General Electric announced as part of its investor update last week that it would shrink its board from its current 18 members to 12 by April of next year, while adding three new directors with “relevant industry experience.”
That means nine of the board’s current directors will leave. The downsizing would make GE’s board closer in size to other large companies, and aims for closely matching board makeup to new CEO John Flannery’s turnaround plan for the troubled giant.
Flannery has said he will turn things around by focusing on aviation, power and health care. That means less attention on businesses including oil and gas, transportation and lighting. That makes former ConocoPhillips CEO James J. Mulva a likely candidate to leave the board, according to the Wall Street Journal. Other possible departures include Andrea Jung and Shelly Lazarus, who are nearing planned retirement dates.
Flannery has told CNBC that former Vanguard CEO John Brennan will not leave. According to the Journal, recent board addition Ed Garden of the Trian Partners hedge fund will also keep his seat.
Choices about both departing and new directors will be made by the current board. Flannery has said the three new directors should have a “digital and technology orientation,” despite some retrenchment in GE’s once-sprawling digital ambitions.

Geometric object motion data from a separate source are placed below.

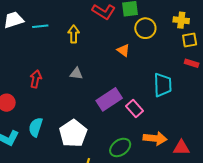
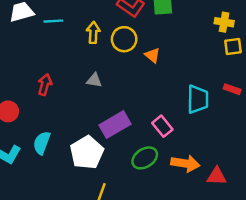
yellow circle: (145, 28) -> (124, 39), moved
red rectangle: (192, 63) -> (232, 89), moved
purple rectangle: (109, 99) -> (115, 125), moved
green ellipse: (120, 147) -> (145, 158), moved

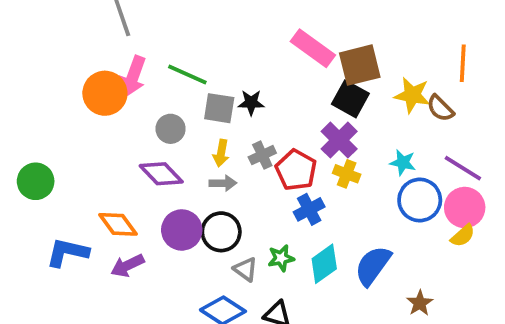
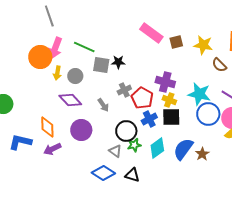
brown square: (360, 65) -> (176, 42), size x0.6
yellow star: (412, 95) -> (203, 45), moved
black square: (350, 99) -> (171, 117), moved, turned -30
purple cross: (339, 140) -> (165, 82), turned -30
yellow arrow: (221, 153) -> (57, 73), moved
cyan star: (403, 163) -> (199, 94), size x1.6
gray arrow: (223, 183) -> (103, 105), turned 56
orange diamond: (118, 224) -> (47, 127), turned 35
black circle: (221, 232) -> (126, 131), moved
brown star: (420, 303) -> (202, 154), moved

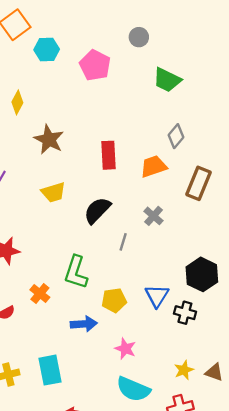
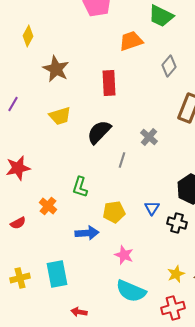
orange trapezoid: (153, 166) -> (131, 41), moved
green L-shape: (76, 272) -> (80, 187), size x0.7
blue triangle: (157, 296) -> (152, 208), size x0.7

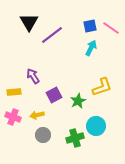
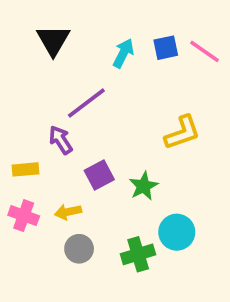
purple line: (52, 35) -> (86, 103), moved
cyan arrow: (91, 48) -> (123, 53), moved
yellow L-shape: (102, 87) -> (182, 133), moved

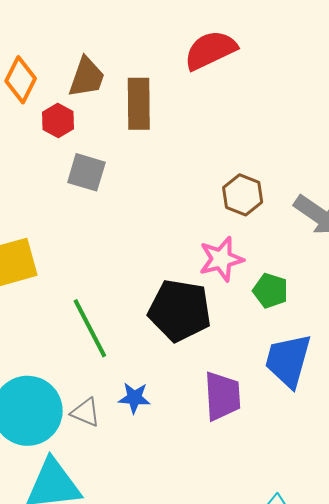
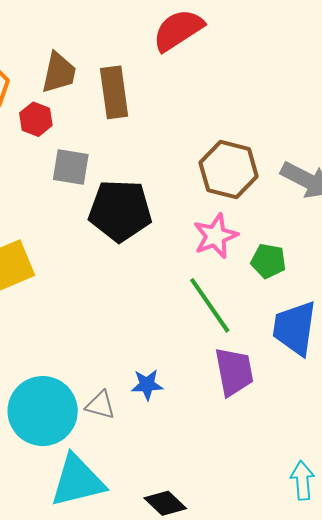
brown hexagon: (243, 195) -> (229, 170), size x1.4
black pentagon: (180, 310) -> (120, 211), moved
green line: (90, 328) -> (210, 305), moved

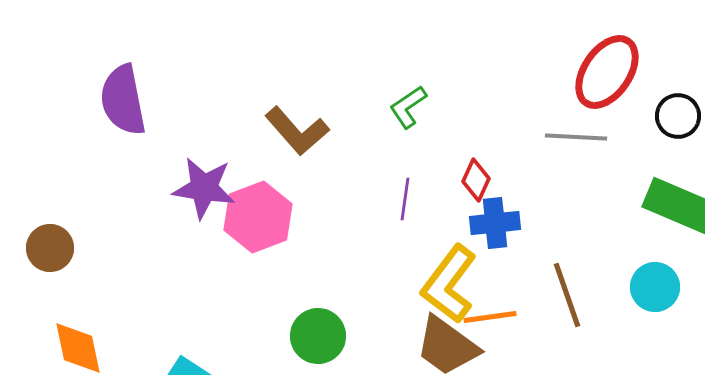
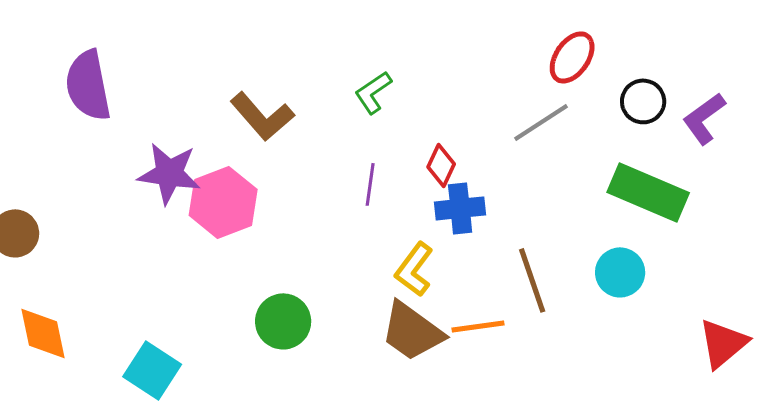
red ellipse: (607, 72) -> (572, 57), size x0.7
gray line: (576, 137) -> (541, 122), turned -36
yellow L-shape: (449, 284) -> (414, 269), size x0.7
orange line: (490, 317) -> (478, 326), moved

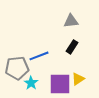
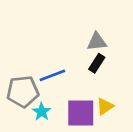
gray triangle: (71, 21) -> (97, 42), moved

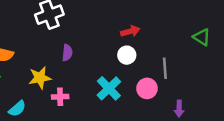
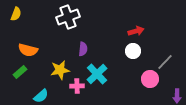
gray line: (165, 68) -> (165, 62), turned 48
cyan cross: (109, 88) -> (97, 74), moved

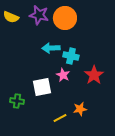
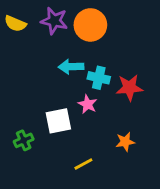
red star: (94, 75) -> (129, 88), moved, turned 30
green cross: (17, 101) -> (24, 140), turned -32
orange star: (80, 109) -> (125, 142), moved

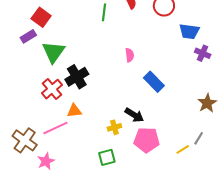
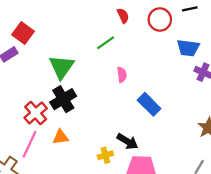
green line: (104, 12) -> (106, 43), moved, turned 48
green triangle: (54, 52) -> (62, 67), moved
pink line: (55, 128) -> (29, 144), moved, turned -40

The planned board turnover drives home just how drastically things are changing as General Electric struggles for relevance. GE’s stock has had an awful year, capped off by last month’s big earnings miss and last week’s announcement that the company would cut its vaunted dividend in half to fund restructuring. There’s now talk that GE could be removed from the Dow Jones Industrial Average, a potentially bleak development for a company that has embodied American innovation since its founding more than 125 years ago.